Le 1er régiment d’artillerie est ensuite versé dans l’armée de Sambre-et-Meuse, ce qui va permettre à Drouot de s’illustrer dans de nombreux combats, de 1794 à 1795, et de participer notamment à la bataille de Fleurus. Pendant cette période, sa valeur est reconnue et lui vaut une promotion rapide : le 22 février 1794, il est nommé lieutenant en premier, puis capitaine le 24 février 1796. Cependant, ses compétences vont l’éloigner un temps des champs de bataille. En effet, remarqué pour ses connaissances scientifiques, il est décidé de l’employer à la direction d’artillerie. Le voici donc à Bayonne où ses nouvelles fonctions l’amènent à diriger et à surveiller des tâches aussi diverses que la construction, la réparation et l’entretien des affûts, voitures et autres attirails d’artillerie.

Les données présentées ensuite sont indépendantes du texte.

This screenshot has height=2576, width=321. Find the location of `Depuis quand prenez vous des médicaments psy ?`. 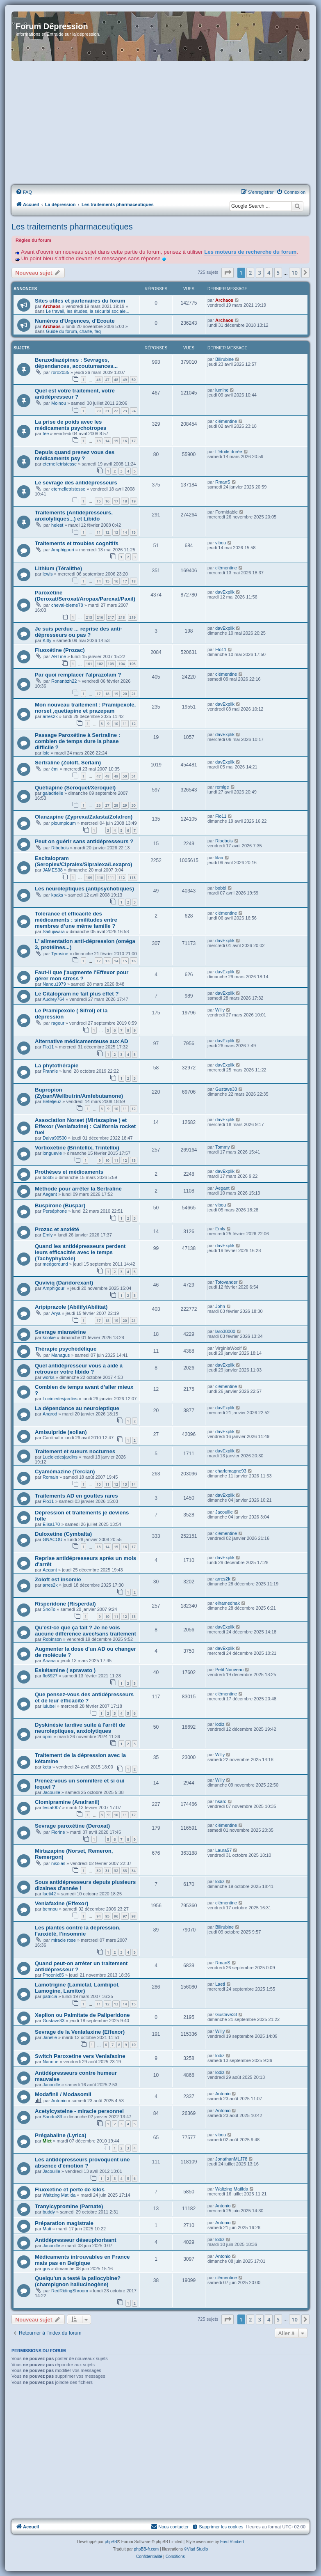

Dans ce nouveau poste, on pourrait le croire à l’abri du danger, mais il n’en est rien, car l’accident est proche. Alors qu’un jour, il inspecte l’âme d’un canon à l’aide d’une bougie, un reliquat de poudre, dissimulé dans une rainure, s’enflamme soudainement et le brûle gravement au visage.

Drouot restera six semaines sans pouvoir ouvrir les yeux. Certains ont vu dans cette mésaventure l’origine de la cécité dont il sera frappé plus tard. Cette affectation à Bayonne a également comme conséquence funeste de l’empêcher de participer tant à la première campagne d’Italie qu’à la campagne d’Egypte, de sorte que le général Bonaparte, futur Empereur des Français, n’a pas encore la possibilité de déceler ses talents d’artilleur hors pair.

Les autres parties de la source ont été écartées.